Adam Tyner (DVDTalk)

Sci-fi/horror cinema is littered with cyborgs, unfeeling robotic intelligences, and extraterrestrial menaces. That sort of clearly defined antagonist – a being over which to triumph – is nowhere to be found throughout Cube. Instead, its threat is the cube in which these five characters awake.

These people don’t know each other. They have no idea where they are or why they’ve been taken here. All they know is that they’re in a cube-shaped room, with each of its six walls leading to cubes all but indistinguishable from the one they’re in. They have no food or water. Many of these rooms are rigged with a variety of different traps, from acid sprays to a flesh-slicing grate. As they search for an exit, it becomes all too clear that the greatest obstacle perhaps isn’t the seemingly endless onslaught of booby-trapped rooms; it’s one another.

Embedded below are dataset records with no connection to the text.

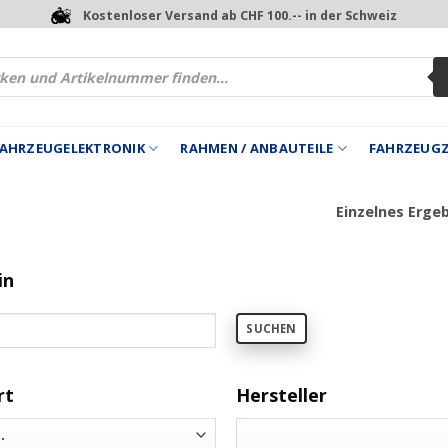
Kostenloser Versand ab CHF 100.-- in der Schweiz
 FAHRZEUGELEKTRONIK
RAHMEN / ANBAUTEILE
FAHRZEUG
Einzelnes Erge
in
SUCHEN
rt
Hersteller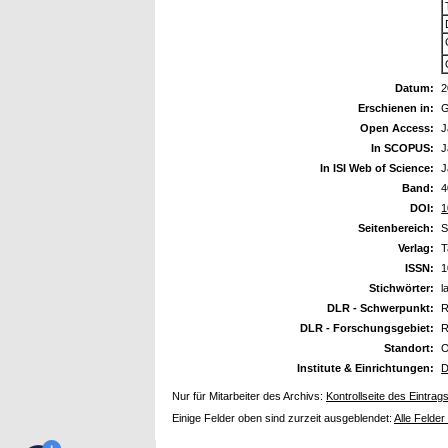
Datum:
2
Erschienen in:
G
Open Access:
J
In SCOPUS:
J
In ISI Web of Science:
J
Band:
4
DOI:
1
Seitenbereich:
S
Verlag:
T
ISSN:
1
Stichwörter:
l
DLR - Schwerpunkt:
R
DLR - Forschungsgebiet:
R
Standort:
O
Institute & Einrichtungen:
D
Nur für Mitarbeiter des Archivs:
Kontrollseite des Eintrag
Einige Felder oben sind zurzeit ausgeblendet:
Alle Felder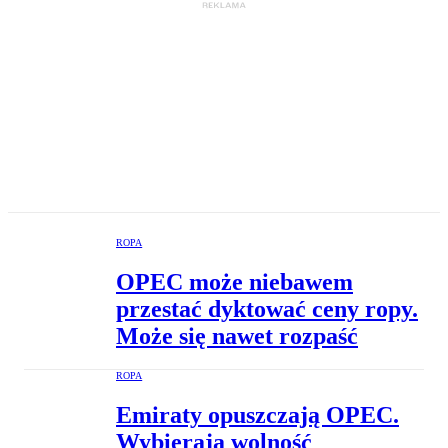
ROPA
OPEC może niebawem
przestać dyktować ceny ropy.
Może się nawet rozpaść
ROPA
Emiraty opuszczają OPEC.
Wybierają wolność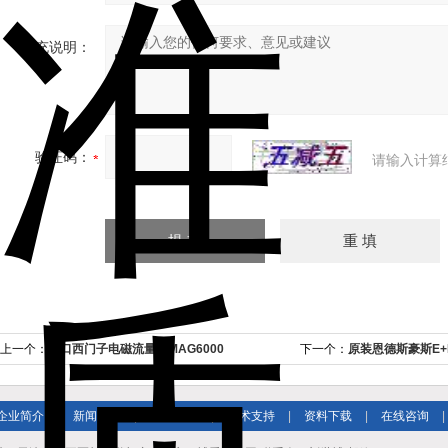
补充说明：
验证码：
请输入计算
上一个：
进口西门子电磁流量计MAG6000
下一个：
原装恩德斯豪斯E
企业简介
|
新闻资讯
|
产品展示
|
技术支持
|
资料下载
|
在线咨询
|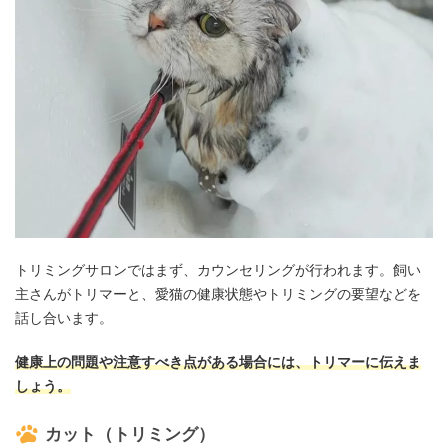
トリミングサロンではまず、カウンセリングが行われます。飼い
主さんがトリマーと、愛猫の健康状態やトリミングの要望などを
話し合います。
健康上の問題や注意すべき点がある場合には、トリマーに伝えま
しょう。
カット（トリミング）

Cube is both simplistic, establishing the core of its premise within just a minute or two, and remarkably complex. The mind-bogglingly massive cube is a puzzle to be solved. These very different characters are puzzle pieces themselves, as they soon come to learn. The cube itself is not as static as it would seem, and much the same can be said about its captives. Cube embraces mathematics in a way that few other films can match (even if I did find myself groaning at a math student pondering if an even number was prime or not). It has the restraint to resist grand revelations or a tidy ending. Plus, it holds a strangely special spot in my heart, bearing the distinction as the first DVD I ever bought.

Josh Zyber

During his prime, David Cronenberg had a knack for elevating the horror genre to artistic and even philosophical heights. After some success with The Dead Zone, the director was brought on board by Mel Brooks, of all people, to helm The Fly, a remake of a 1958 B-movie starring Vincent Price. The original was fun but pretty corny. For his version, Cronenberg shifted to a much more serious tone, in line with the body-horror pictures he’d made in Canada (The Brood, Scanners, Videodrome). The resulting movie is famous for its very grotesque and repugnant gore effects. More than that, it has a compelling script and a terrific performance from Jeff Goldblum playing a scientist slowly evolving into a mutant insect creature after his teleportation experiment goes horribly wrong.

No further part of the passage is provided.